A giant woman dressed in armor, wielding a sword and, incongruously, a frying-pan, strides past the jaws of hell at the head of a band of plundering women in Pieter Bruegel the Elder’s 1563 painting Dulle Griet, or Mad Meg. As with many of Bruegel’s works, this enigmatic picture is subject to a range of diverse interpretations. Is it an early form of feminism, a humorous reversal of the rigid gender roles in 16th-century Flanders? That’s one theory.
Mad Meg’s bloodthirsty rampage was on display at Vienna’s Kunsthistorisches Museum in the largest ever exhibition devoted to Bruegel, a riotous carnival of peasant life, exotic creatures and religious dramas, interspersed with bucolic landscapes. Marking the 450th anniversary of his death, it was billed as a once-in-a-lifetime blockbuster.

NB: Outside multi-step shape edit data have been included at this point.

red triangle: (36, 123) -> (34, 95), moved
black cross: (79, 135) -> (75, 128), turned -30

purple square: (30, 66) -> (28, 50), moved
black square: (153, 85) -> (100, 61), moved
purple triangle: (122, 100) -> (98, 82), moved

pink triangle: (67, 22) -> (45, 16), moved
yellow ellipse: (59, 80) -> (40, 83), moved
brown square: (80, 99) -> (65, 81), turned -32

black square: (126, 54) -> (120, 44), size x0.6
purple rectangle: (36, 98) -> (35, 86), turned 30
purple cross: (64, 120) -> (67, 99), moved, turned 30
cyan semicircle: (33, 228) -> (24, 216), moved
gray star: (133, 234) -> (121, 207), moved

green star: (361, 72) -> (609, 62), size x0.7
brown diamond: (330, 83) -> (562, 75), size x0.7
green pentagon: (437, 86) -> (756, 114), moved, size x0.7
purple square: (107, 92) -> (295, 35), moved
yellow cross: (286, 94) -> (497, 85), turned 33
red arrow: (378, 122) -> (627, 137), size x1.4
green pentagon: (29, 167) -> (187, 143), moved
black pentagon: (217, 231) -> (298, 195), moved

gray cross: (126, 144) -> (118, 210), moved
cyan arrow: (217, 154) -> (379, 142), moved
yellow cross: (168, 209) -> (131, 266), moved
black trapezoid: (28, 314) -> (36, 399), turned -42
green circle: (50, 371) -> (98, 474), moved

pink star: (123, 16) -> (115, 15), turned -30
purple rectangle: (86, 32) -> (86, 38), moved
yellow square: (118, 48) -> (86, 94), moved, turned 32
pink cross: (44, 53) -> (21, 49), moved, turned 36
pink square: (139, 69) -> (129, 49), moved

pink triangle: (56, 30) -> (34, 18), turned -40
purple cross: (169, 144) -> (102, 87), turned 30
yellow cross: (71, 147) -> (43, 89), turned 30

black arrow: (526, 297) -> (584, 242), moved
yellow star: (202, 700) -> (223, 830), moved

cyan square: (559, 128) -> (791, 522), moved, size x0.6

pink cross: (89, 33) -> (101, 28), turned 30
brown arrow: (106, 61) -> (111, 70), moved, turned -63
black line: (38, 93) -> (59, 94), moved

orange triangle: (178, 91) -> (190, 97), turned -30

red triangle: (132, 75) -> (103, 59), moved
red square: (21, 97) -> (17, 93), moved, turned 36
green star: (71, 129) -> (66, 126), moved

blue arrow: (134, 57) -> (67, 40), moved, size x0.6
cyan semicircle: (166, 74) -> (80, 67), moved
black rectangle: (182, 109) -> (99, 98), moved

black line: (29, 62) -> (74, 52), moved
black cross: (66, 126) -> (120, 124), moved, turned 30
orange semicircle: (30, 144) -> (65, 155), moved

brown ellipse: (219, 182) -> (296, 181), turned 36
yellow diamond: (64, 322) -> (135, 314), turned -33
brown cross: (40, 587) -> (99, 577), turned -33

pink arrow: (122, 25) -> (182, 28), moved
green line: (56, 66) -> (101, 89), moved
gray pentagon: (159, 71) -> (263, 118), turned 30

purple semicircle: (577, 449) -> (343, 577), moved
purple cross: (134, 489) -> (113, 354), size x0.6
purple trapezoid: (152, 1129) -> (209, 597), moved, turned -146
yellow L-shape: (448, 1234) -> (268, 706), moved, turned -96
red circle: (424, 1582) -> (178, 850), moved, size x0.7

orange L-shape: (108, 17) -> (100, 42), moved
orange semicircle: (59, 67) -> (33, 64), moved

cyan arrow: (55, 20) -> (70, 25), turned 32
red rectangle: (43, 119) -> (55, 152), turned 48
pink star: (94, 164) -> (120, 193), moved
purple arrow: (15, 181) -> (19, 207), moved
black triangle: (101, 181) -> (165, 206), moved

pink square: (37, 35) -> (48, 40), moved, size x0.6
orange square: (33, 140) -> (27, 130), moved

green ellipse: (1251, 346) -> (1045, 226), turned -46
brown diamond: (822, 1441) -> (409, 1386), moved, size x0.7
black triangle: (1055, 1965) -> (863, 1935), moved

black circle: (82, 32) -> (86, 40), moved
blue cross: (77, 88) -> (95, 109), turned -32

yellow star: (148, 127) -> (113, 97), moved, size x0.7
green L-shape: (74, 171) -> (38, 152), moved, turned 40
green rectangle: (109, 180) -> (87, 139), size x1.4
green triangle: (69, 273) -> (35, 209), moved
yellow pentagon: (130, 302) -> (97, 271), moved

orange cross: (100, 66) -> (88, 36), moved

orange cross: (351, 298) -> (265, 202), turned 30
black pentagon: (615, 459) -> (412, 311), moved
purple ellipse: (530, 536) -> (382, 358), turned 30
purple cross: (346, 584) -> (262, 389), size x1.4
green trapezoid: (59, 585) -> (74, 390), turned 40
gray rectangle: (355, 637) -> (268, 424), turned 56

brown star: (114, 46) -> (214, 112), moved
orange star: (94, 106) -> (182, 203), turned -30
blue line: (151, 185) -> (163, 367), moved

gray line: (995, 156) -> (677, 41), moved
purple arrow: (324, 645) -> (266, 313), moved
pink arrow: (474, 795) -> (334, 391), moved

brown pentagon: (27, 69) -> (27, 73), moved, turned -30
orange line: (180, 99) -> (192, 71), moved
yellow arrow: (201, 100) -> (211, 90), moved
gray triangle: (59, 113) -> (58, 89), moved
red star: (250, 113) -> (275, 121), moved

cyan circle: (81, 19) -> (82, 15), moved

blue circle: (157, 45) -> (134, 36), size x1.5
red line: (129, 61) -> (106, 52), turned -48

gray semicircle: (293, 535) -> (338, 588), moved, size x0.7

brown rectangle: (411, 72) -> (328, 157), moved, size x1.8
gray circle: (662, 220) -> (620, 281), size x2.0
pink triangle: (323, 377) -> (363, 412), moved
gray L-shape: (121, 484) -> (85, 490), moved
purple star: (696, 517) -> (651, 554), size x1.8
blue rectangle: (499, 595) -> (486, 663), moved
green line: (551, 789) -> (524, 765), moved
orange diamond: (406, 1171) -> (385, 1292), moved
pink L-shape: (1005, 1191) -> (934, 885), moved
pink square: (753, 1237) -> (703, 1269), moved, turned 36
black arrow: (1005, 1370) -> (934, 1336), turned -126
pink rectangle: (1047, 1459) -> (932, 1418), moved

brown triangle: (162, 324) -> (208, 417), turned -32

Bruegel is loved around the world for his fascinating “Wimmelbilder,” or “busy pictures” teeming with intricate details. It doesn’t seem to matter much that the intent behind his works is often mysterious today–they invite the viewer into another world; one that can be familiar, human and beautiful, or sometimes, as with Dulle Griet, bizarre, savage and terrifying.
Just as his work defies interpretation and categorization, Bruegel’s life, too, is mainly a mystery. The father of a century-long painting dynasty, he was born between 1525 and 1530 in Antwerp and probably trained in the studio of Pieter Coecke van Aelst, whose daughter he later married. He is known to have traveled to Italy, and crossing the Alps made a great impression. Mountains make unexpected appearances in his works–such as in the background of the Flemish landscape of his famous masterpiece Hunters in the Snow.
Thanks to the collecting mania of the Habsburgs, Vienna has the largest array of Bruegel paintings in the world, including Hunters in the Snow, with the dark figures of the men and their dogs in the foreground standing in stark contrast to the pristine blanket of white around them. In the background, tiny energetic figures skate in front of a snow-covered village. One is sprawled horizontally on the blue ice–a humorous, human touch characteristic of Bruegel. A group of peasants tend to a fire in front of an inn: above them, the dark silhouettes of birds perch in wintry black trees, whose branches are lined with a fine dusting of powder. Hunters in the Snow is a magical feast of natural and human detail, from the figure carrying firewood across a bridge to the blue shards of icicles hanging from the mill-house.